__What is being asked__
Your answer should consist of the lines in the data below that contain "vilket".

Start of Record excerpts

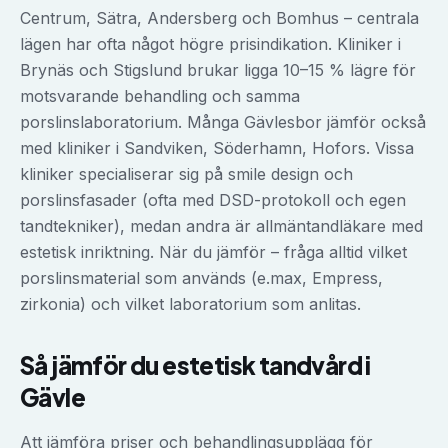
Centrum, Sätra, Andersberg och Bomhus – centrala
lägen har ofta något högre prisindikation. Kliniker i
Brynäs och Stigslund brukar ligga 10–15 % lägre för
motsvarande behandling och samma
porslinslaboratorium. Många Gävlesbor jämför också
med kliniker i Sandviken, Söderhamn, Hofors. Vissa
kliniker specialiserar sig på smile design och
porslinsfasader (ofta med DSD-protokoll och egen
tandtekniker), medan andra är allmäntandläkare med
estetisk inriktning. När du jämför – fråga alltid vilket
porslinsmaterial som används (e.max, Empress,
zirkonia) och vilket laboratorium som anlitas.
Så jämför du
estetisk tandvård
i
Gävle
Att jämföra priser och behandlingsupplägg för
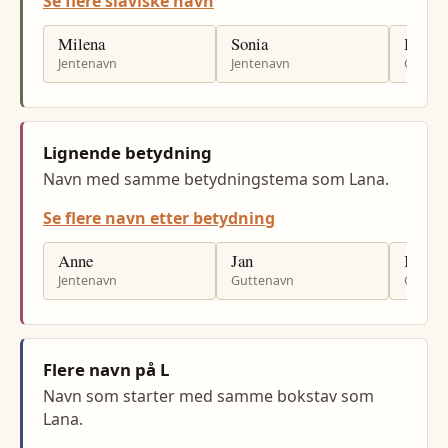
Se flere slaviske navn
Milena
Sonia
Bogda
Jentenavn
Jentenavn
Gutten
Lignende betydning
Navn med samme betydningstema som Lana.
Se flere navn etter betydning
Anne
Jan
Kjell
Jentenavn
Guttenavn
Gutten
Flere navn på L
Navn som starter med samme bokstav som
Lana.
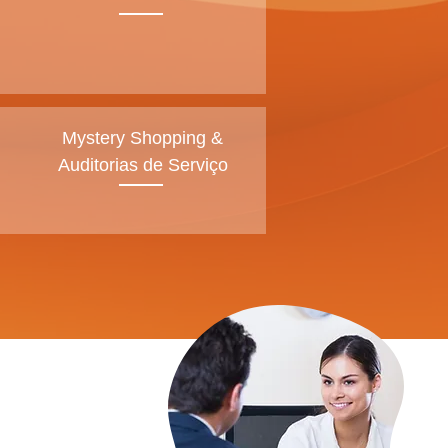
Mystery Shopping &
Auditorias de Serviço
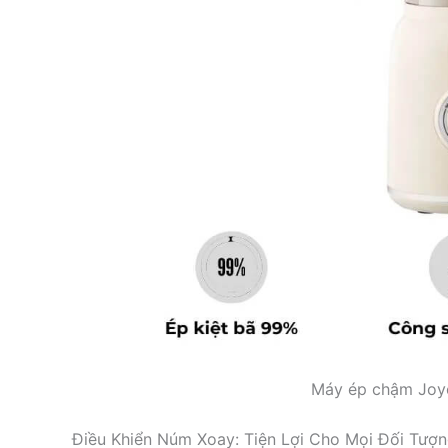
Máy ép chậm Joy
Điều Khiển Núm Xoay: Tiện Lợi Cho Mọi Đối Tượ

End of Record excerpts

__Answer section__
estetisk inriktning. När du jämför – fråga alltid vilket
zirkonia) och vilket laboratorium som anlitas.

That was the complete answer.